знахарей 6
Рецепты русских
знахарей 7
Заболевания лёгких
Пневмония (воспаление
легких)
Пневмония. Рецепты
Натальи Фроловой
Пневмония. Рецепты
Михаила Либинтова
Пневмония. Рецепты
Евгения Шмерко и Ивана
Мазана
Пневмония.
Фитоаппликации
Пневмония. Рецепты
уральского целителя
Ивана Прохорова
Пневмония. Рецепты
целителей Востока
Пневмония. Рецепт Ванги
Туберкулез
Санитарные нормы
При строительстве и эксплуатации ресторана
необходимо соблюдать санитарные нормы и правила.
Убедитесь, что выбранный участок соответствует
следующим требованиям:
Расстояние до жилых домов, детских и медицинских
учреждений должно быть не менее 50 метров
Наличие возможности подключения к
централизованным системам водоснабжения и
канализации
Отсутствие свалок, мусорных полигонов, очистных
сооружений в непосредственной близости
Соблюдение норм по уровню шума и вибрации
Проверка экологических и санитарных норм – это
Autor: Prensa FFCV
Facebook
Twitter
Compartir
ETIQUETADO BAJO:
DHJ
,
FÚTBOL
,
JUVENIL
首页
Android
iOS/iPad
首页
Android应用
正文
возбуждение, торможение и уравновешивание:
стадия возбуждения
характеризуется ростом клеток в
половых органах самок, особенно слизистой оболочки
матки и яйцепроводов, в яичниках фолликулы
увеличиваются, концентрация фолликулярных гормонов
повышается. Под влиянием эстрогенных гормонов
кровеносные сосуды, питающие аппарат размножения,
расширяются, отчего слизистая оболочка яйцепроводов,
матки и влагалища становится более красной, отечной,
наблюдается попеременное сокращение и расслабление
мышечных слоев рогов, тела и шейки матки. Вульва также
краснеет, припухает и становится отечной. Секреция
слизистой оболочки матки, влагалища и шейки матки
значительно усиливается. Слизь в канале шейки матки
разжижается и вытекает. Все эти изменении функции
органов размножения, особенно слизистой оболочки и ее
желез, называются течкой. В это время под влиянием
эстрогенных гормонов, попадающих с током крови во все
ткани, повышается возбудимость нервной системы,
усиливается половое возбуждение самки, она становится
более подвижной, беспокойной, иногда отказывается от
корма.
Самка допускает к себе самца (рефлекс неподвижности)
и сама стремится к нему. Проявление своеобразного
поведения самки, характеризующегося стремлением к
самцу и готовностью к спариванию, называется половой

ASSIGNED TASK
Print only the lines from the one with "ткани, повышается возбудимость" to the end of the records, both included.

TASK RESPONSE
ткани, повышается возбудимость нервной системы,
усиливается половое возбуждение самки, она становится
более подвижной, беспокойной, иногда отказывается от
корма.
Самка допускает к себе самца (рефлекс неподвижности)
и сама стремится к нему. Проявление своеобразного
поведения самки, характеризующегося стремлением к
самцу и готовностью к спариванию, называется половой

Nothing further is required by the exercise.